Tager appeared before the tax tribunals in 2008, then again in 2014, and in both instances he gave undertakings that he would provide HMRC with full information by an agreed date; but he failed to deliver. Finally, HMRC applied to the UT for a penalty under FA 2009, Sch 36, para 50 in respect of the following estimated amounts of tax:
Income tax from Tager: £80,549
IHT due from the estate of his late father: £1,171,020.
The judge was rightly appalled by Tager’s lavish non-compliance, and agreed that a penalty was in order. However, since this was, to his knowledge, the first such case to be heard on a paragraph 50 penalty, he was very conscious that he had no precedents with which to work.
HMRC suggested to the UT that “there is a proper comparison to be drawn between paragraph 50 penalties and those imposed for deliberate concealment since the mischief targeted by them is materially the same, that is the intentional or, at least, prolonged withholding from HMRC of the information they need in order to assess the correct amount of tax.”
The judge allowed himself to be persuaded by this approach, and imposed a penalty based upon 100% of HMRC’s current opinion of the outstanding liabilities to income tax and IHT; a total of £1,246,020 which was later reduced to £1,075,210.
This huge penalty finally spurred Tager into action, and he provided sufficient information to enable HMRC to agree that the income tax liability was £1,250 and the IHT due was £195,471.
Court of Appeal
Lord Justice Henderson agreed with the UT that “Parliament has deliberately decided against providing for a fixed or mechanical relationship between the amount of the tax unpaid and the amount of the penalty”.
That being said, from a practical viewpoint it does make sense to start with a figure which represents the best estimate of the tax due and then to apply some percentage to that figure. That approach was not obviously wrong in law, and neither side objected to it.
However, was it the correct starting figure to use? The UT was wrong simply to accept HMRC’s “necessarily speculative” figures without applying some discount to reflect their uncertainty. The statute requires the tribunal to take its own view of the tax at stake, not merely to accept one party’s position.
Moreover, the judge was wrong to equate Tager’s non-compliance with deliberate concealment.

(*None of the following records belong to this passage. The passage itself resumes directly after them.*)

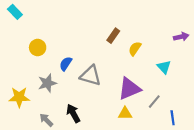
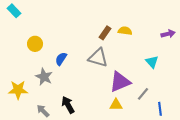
yellow semicircle: (135, 49) -> (125, 31), moved, turned 64
gray triangle: (91, 76) -> (98, 58), moved
gray star: (47, 83) -> (44, 77), turned -30

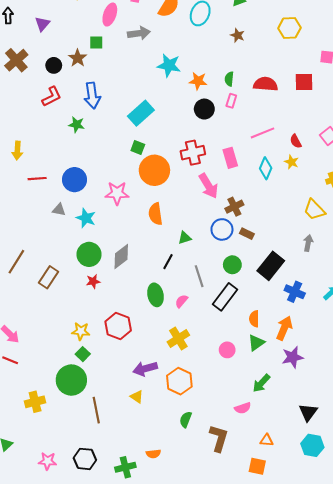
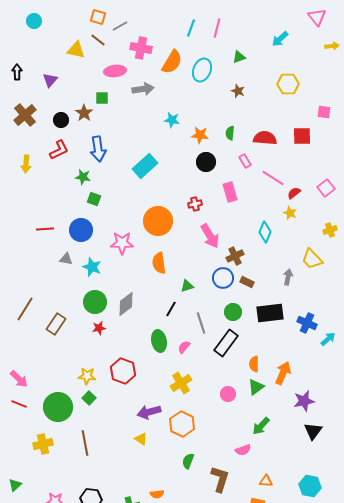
pink ellipse: (110, 15) -> (115, 71), turned 65
cyan star: (169, 65) -> (172, 120), size x0.7
pink rectangle: (231, 101) -> (245, 161), moved, turned -48
pink line: (262, 133) -> (273, 178), moved, turned 55
red semicircle: (296, 141) -> (294, 193), turned 80
green square: (138, 147) -> (94, 199), moved
yellow arrow: (17, 151) -> (26, 164), moved
red cross: (193, 153) -> (195, 204), size x0.6
pink rectangle: (230, 158) -> (230, 192), moved
cyan diamond: (266, 168) -> (265, 232), moved
gray arrow: (308, 243) -> (288, 277), moved
black rectangle: (271, 266) -> (270, 313), turned 44
blue cross: (295, 292) -> (307, 323), moved
purple star: (293, 357) -> (304, 401), moved
green circle: (71, 380) -> (58, 407), moved
brown line: (96, 410) -> (85, 443), moved
black triangle: (308, 412) -> (313, 431), moved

“The concept of deliberate concealment clearly denotes a course of conduct which will usually, if not invariably, be dishonest. The definition of deliberate and concealed… refers to a case where the person in question ‘deliberately withholds the information and makes arrangements to conceal the fact that the information has been withheld’. But it has never been part of HMRC's case that Tager was guilty of conduct of that nature… An allegation of deliberate concealment would have been akin to an allegation of fraud or dishonesty, and as such would have had to be distinctly pleaded, and established by evidence.”
The Court concluded that the correct approach was to avoid drawing comparisons with other penalty regimes and to substitute a figure which “yields a result which is proportionate to the scale and nature of the taxpayer's default”. It thus imposed round sum amounts of £20,000 for failure to comply with the income tax notices, and £200,000 for the failures to comply with the IHT notice.
This has been a long drawn-out episode of compliance failure, rendered all the more serious owing to Tager’s profession as a leading barrister and the sheer epic scale of his neglect of responsibility.
However, no matter how uncooperative he may have been with HMRC, it was wrong to characterise his behaviour as deliberate concealment.
As was made clear by HMRC when the concept of deliberate concealment was being introduced by FA 2009, it relates to behaviour closely akin to fraud. Its use should therefore be limited to situations where HMRC can legitimately adduce evidence of dishonesty.